The new financial supervisory authority (KNF) has already taken over the mandates of the KNUiFE and the Securities and Exchange Commission (KPWiG).
And it will take on the job of the Commission for Banking Supervision (KNB) from January 2008.
KNUiFE will be dissolved in the coming months, although some of the staff and infrastructure will be taken over by the new supervisory body, a spokesman for the pension supervisory commission told IPE. He also said that regulations regarding the supervision of pension funds would not change under the new organisation.
The KNF board will consist of seven members, two to be appointed by the prime minister (including the chair), the minister for social affairs, the minister of finance, a representative of the Polish president and the president (or vice-president) of the central bank. Under the old system all three bodies were independent of the government. It is to be financed by levies from the supervised bodies.
In May the head of KNUiFE, Jan Monkiewicz, had criticised merging the supervisory authorities. He argued that the pension funds are very different from other financial institutions and therefore need their own supervisory board.
Furthermore, he said it was a bad point in time for this re-structuring as the rather young compulsory second-pillar pension funds, introduced in 1999, needed close supervision.
Monkiewicz also pointed out the fact that the KNF was very dependent on the government and was at risk to turn into a political vehicle.
In fact, the law has already led to a power struggle between the government and the Polish central bank NBP, which is currently running the commission for banking supervision. The NBP fears to lose its independent and its president sees the new law as an act of retaliation against him.
The European Central Bank, the International Monetary Fund and the OECD also filed their concerns about the new financial supervisory authority. They point out that the NBP has to be given a bigger role in the supervisory process.
"It is not about how many people they have on the board of the new supervisory authority. It is about how they can influence its work and if they have access to the information gathered," Wiktor Krzyzanowski from the European Central Bank told IPE.

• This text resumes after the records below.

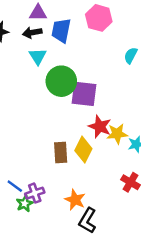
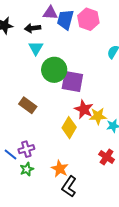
purple triangle: (38, 13) -> (50, 13), moved
blue trapezoid: (61, 30) -> (65, 20), moved
brown rectangle: (61, 152) -> (28, 105), moved, turned -54
purple cross: (35, 193) -> (26, 149), moved
green star: (25, 204) -> (27, 169), moved

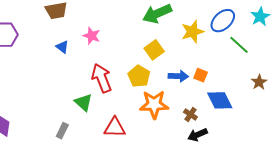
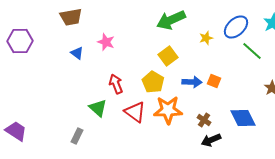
yellow star: (192, 32) -> (206, 38), size x0.6
red arrow: (102, 78) -> (116, 84), size x0.7
blue diamond: (220, 100) -> (243, 118), moved
red triangle: (115, 128) -> (135, 112), moved, turned 35

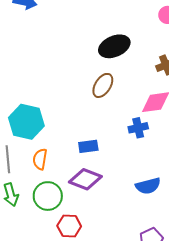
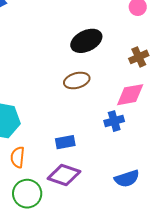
brown ellipse: (103, 85) -> (77, 80), turned 45

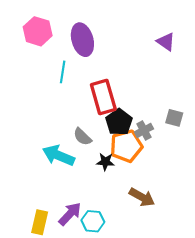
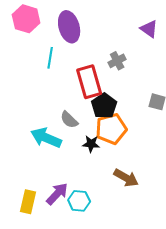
gray cross: (144, 130) -> (117, 61), moved

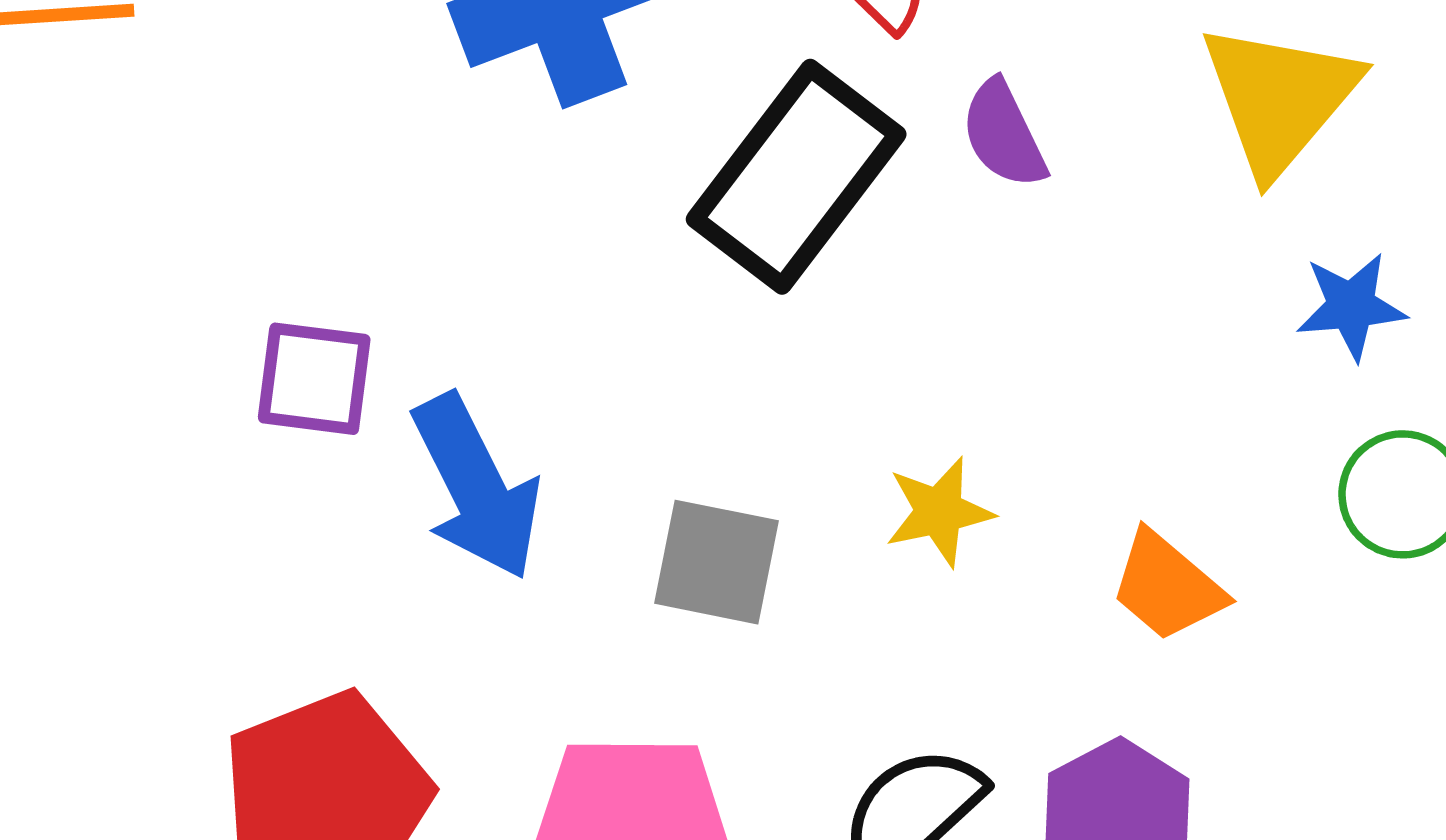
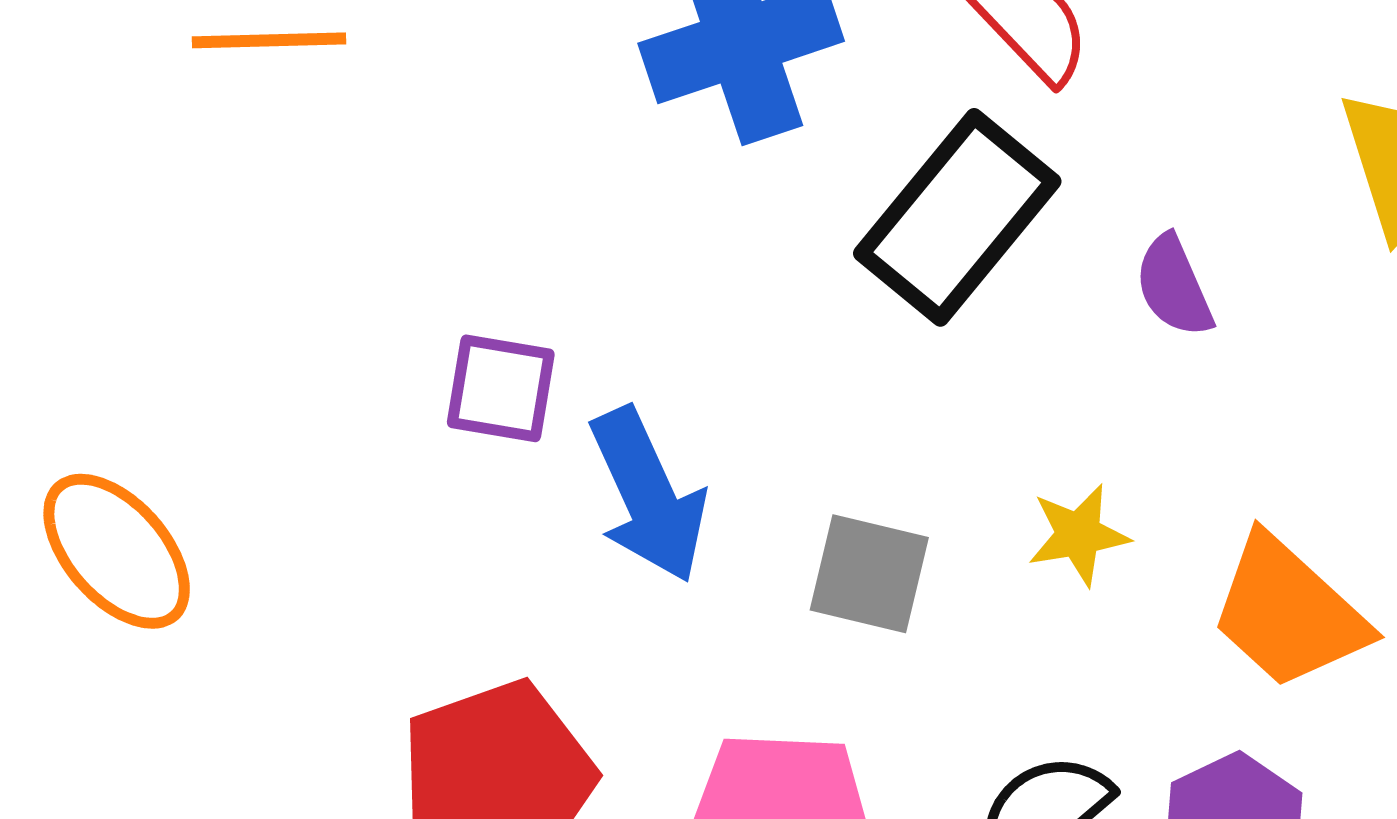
purple semicircle: (1004, 134) -> (1174, 286), moved
orange trapezoid: (1167, 586) -> (1289, 613), size x1.5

Practice will show if the new model complies with European and Polish regulations. It was also pointed out that most members on the new KNF's board did not have the expertise to efficiently supervise financial institutions.
Despite these concerns and harsh criticism from various bodies in Poland on the speed with which the law was passed, President Lech Kaczynski signed the bill in mid-August. (amends president's name)
The second pillar pension fund system in Poland currently comprises 15 pension funds with total assets amounting to around PLN80bn (€40bn). Over 60% of assets were invested in bonds, 30% in equities and the rest in securities and deposits.
Among the companies running pension funds in Poland are international players like Winterthur, Generali, ING, Nordea and Allianz.